Gelegentlicher Inzest kann meist harmlos sein. Wenn die Familie besonders gute Gene hat, kann es sogar zu sehr gesunden, ansonsten gesegneten Kindern kommen. Aber regelmäßiger oder konstanter Inzest oder auch nur 2 oder 3 Generationen vervielfachen die Wahrscheinlichkeit für Probleme um ein Vielfaches.

Nun, das ist NICHT nur ein menschliches Problem. Mehrere Tierarten leiden unter "genetischen Engpässen", weil die Population irgendwann so klein war, dass jetzt jedes lebende Mitglied verwandt ist, weil sie ihre Zahl aus einer kleinen Gruppe zurückbekommen. Dies ist bei Geparden der Fall. Wenn Sie jemals davon gehört haben, dass Hunde oder Katzen aus reinem Brot nicht so intelligent sind, ein kürzeres Leben führen und mehr gesundheitliche Probleme haben, ist dies der Grund. Sie sind sehr angezüchtet, um die gewünschten Eigenschaften zu erhalten, aber daraus resultieren gesundheitliche Probleme.

Warum gehen manche Tiere besser damit um? Weil schwache oder kranke Tiere sterben. Daher sind die Tiere, die leben, um sich fortzupflanzen, die stärksten und gesündesten. Wie gesagt, nicht jeder Inzest bringt kranke Nachkommen hervor, und wenn es gute Eigenschaften gibt, werden sie auch weitergegeben. Also züchten die Tiere, denen es nicht schlechter geht, weil sie Inzestprodukte sind, oder sogar die wenigen, denen es besser geht. Und die Tiere, die unter ihrer Zucht leiden, sterben ab und geben ihre beschädigten Gene nicht weiter.

Das passiert nicht nur beim Menschen, sondern bei jedem Tier.

DNA ist ein Buchstabencode. AATGGCAT, was auch immer

Diese Buchstaben repräsentieren Informationen, Gene. Gene werden durch RNA exprimiert. Ein Protein namens RNA-Polymerase kommt hinzu, liest die DNA und wandelt die genetische Information in Proteine ​​um, indem es verschiedene Aminosäuren kombiniert. Ein Protein enthält viele Aminosäuren.

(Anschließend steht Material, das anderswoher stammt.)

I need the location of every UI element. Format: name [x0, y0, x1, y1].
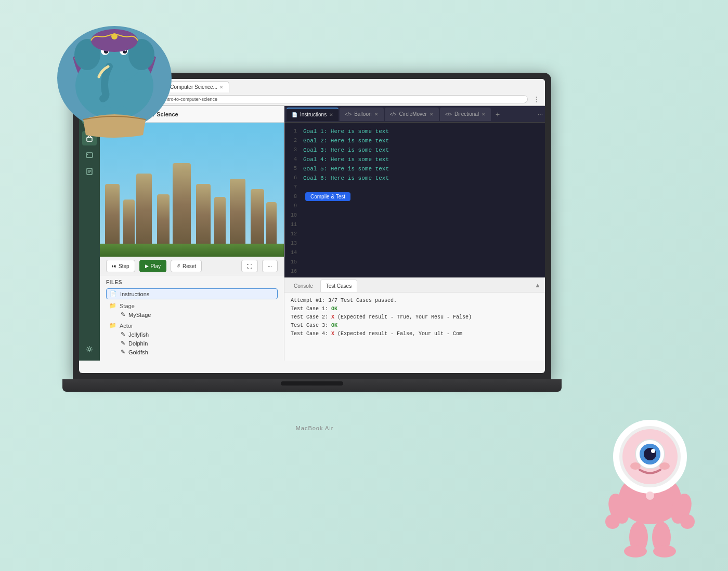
code-line-14: 14 [284, 248, 545, 258]
code-line-9: 9 [284, 202, 545, 211]
directional-tab-icon: </> [445, 112, 452, 117]
step-button[interactable]: ⏭ Step [106, 260, 135, 272]
directional-tab-label: Directional [454, 111, 479, 117]
file-item-dolphin[interactable]: ✎ Dolphin [106, 339, 278, 348]
sidebar-item-book[interactable] [82, 164, 97, 179]
svg-point-22 [651, 449, 655, 453]
line-number: 4 [289, 155, 303, 164]
rock-pillar [266, 202, 277, 246]
editor-tab-more-button[interactable]: ··· [538, 111, 543, 118]
compile-test-button[interactable]: Compile & Test [305, 192, 350, 201]
console-line: Test Case 2: X (Expected result - True, … [291, 313, 539, 322]
play-label: Play [151, 263, 161, 269]
more-options-button[interactable]: ··· [262, 260, 278, 272]
file-section-stage-header[interactable]: 📁 Stage [106, 301, 278, 310]
laptop-notch [281, 381, 343, 386]
file-section-stage: 📁 Stage ✎ MyStage [106, 301, 278, 319]
right-panel: 📄 Instructions ✕ </> Balloon ✕ </> Circl… [284, 106, 545, 361]
jellyfish-edit-icon: ✎ [121, 331, 125, 338]
line-number: 15 [289, 258, 303, 267]
line-content: Goal 6: Here is some text [303, 174, 389, 183]
console-content: Attempt #1: 3/7 Test Cases passed.Test C… [284, 293, 545, 361]
status-fail: X [331, 331, 334, 337]
game-controls: ⏭ Step ▶ Play ↺ Reset ⛶ ··· [100, 257, 284, 275]
reset-button[interactable]: ↺ Reset [171, 260, 202, 272]
goldfsh-edit-icon: ✎ [121, 349, 125, 355]
line-number: 2 [289, 136, 303, 145]
rock-pillar [157, 194, 170, 246]
code-line-4: 4Goal 4: Here is some text [284, 155, 545, 164]
editor-tab-instructions[interactable]: 📄 Instructions ✕ [287, 108, 339, 121]
line-content: Goal 3: Here is some text [303, 145, 389, 155]
line-number: 3 [289, 145, 303, 155]
svg-point-23 [630, 462, 641, 470]
editor-tabs: 📄 Instructions ✕ </> Balloon ✕ </> Circl… [284, 106, 545, 123]
play-button[interactable]: ▶ Play [139, 260, 166, 272]
balloon-tab-close[interactable]: ✕ [374, 112, 379, 117]
console-tab-label: Console [294, 283, 313, 289]
robot-mascot [593, 384, 707, 561]
add-tab-button[interactable]: + [492, 109, 503, 120]
code-line-13: 13 [284, 239, 545, 248]
balloon-tab-label: Balloon [354, 111, 371, 117]
instructions-tab-icon: 📄 [292, 112, 297, 117]
editor-tab-balloon[interactable]: </> Balloon ✕ [340, 108, 383, 121]
file-item-goldfsh[interactable]: ✎ Goldfsh [106, 348, 278, 356]
files-panel: Files 📄 Instructions 📁 Stage ✎ [100, 275, 284, 361]
dolphin-edit-icon: ✎ [121, 340, 125, 347]
mystage-edit-icon: ✎ [121, 311, 125, 318]
testcases-tab-label: Test Cases [326, 283, 352, 289]
fullscreen-button[interactable]: ⛶ [241, 260, 258, 272]
jellyfish-label: Jellyfish [128, 331, 149, 338]
line-number: 13 [289, 239, 303, 248]
step-icon: ⏭ [112, 263, 116, 269]
macbook-label: MacBook Air [296, 425, 334, 431]
instructions-tab-label: Instructions [300, 112, 327, 117]
code-editor[interactable]: 1Goal 1: Here is some text2Goal 2: Here … [284, 123, 545, 277]
editor-tab-circlemover[interactable]: </> CircleMover ✕ [385, 108, 439, 121]
files-header: Files [106, 280, 278, 285]
file-item-jellyfish[interactable]: ✎ Jellyfish [106, 330, 278, 339]
tab-close-button[interactable]: ✕ [219, 85, 224, 90]
line-number: 8 [289, 192, 303, 202]
instructions-tab-close[interactable]: ✕ [329, 112, 333, 117]
console-panel: Console Test Cases ▲ Attempt #1: 3/7 Tes… [284, 277, 545, 361]
line-number: 12 [289, 230, 303, 239]
rock-pillar [196, 184, 211, 246]
rock-pillar [173, 163, 191, 246]
console-tab-console[interactable]: Console [289, 280, 318, 292]
console-tabs: Console Test Cases ▲ [284, 278, 545, 293]
directional-tab-close[interactable]: ✕ [482, 112, 486, 117]
sidebar-item-settings[interactable] [82, 342, 97, 356]
line-number: 5 [289, 164, 303, 174]
svg-rect-36 [86, 153, 93, 157]
actor-folder-icon: 📁 [109, 322, 116, 329]
file-instructions-icon: 📄 [110, 290, 117, 297]
code-line-15: 15 [284, 258, 545, 267]
file-section-actor: 📁 Actor ✎ Jellyfish ✎ Dolphin [106, 321, 278, 356]
line-content: Goal 4: Here is some text [303, 155, 389, 164]
file-item-instructions[interactable]: 📄 Instructions [106, 288, 278, 299]
editor-tab-directional[interactable]: </> Directional ✕ [440, 108, 491, 121]
game-ground [100, 244, 284, 257]
browser-menu-button[interactable]: ⋮ [533, 95, 540, 103]
laptop-base [62, 379, 562, 392]
circlemover-tab-close[interactable]: ✕ [430, 112, 434, 117]
stage-label: Stage [120, 303, 135, 309]
code-line-5: 5Goal 5: Here is some text [284, 164, 545, 174]
svg-point-27 [605, 514, 620, 529]
console-tab-testcases[interactable]: Test Cases [320, 280, 357, 292]
console-scroll-button[interactable]: ▲ [535, 282, 541, 289]
status-fail: X [331, 314, 334, 320]
circlemover-tab-label: CircleMover [399, 111, 427, 117]
line-number: 16 [289, 267, 303, 276]
code-line-12: 12 [284, 230, 545, 239]
file-item-mystage[interactable]: ✎ MyStage [106, 310, 278, 319]
stage-folder-icon: 📁 [109, 302, 116, 309]
status-ok: OK [331, 323, 337, 328]
line-number: 14 [289, 248, 303, 258]
code-line-6: 6Goal 6: Here is some text [284, 174, 545, 183]
line-number: 1 [289, 127, 303, 136]
svg-point-24 [659, 462, 670, 470]
file-section-actor-header[interactable]: 📁 Actor [106, 321, 278, 330]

Alles, was Sie im Leben tun, alles, was Sie sind, jede Bewegung, die Sie machen, ist eine Protein-zu-Protein-Interaktion.

Wenn Ihr Körper ein bestimmtes Protein nicht herstellen kann, treten Komplikationen auf, die zu einer Krankheit führen, die oft nicht behandelt werden kann. Wie kommt das Protein durcheinander? Durch eine Mutation. Wie kommt es zu einer Mutation? Eine Mutation tritt auf, wenn ein Fehler im genetischen Material, dem DNA-Code, vorliegt. Das ist eine Mutation! Es kann zu einem anderen oder einem nicht funktionierenden Protein führen, das wiederum Ihr Leben durcheinander bringt. Jetzt fragen Sie sich vielleicht, wo Inzucht in das Bild passt?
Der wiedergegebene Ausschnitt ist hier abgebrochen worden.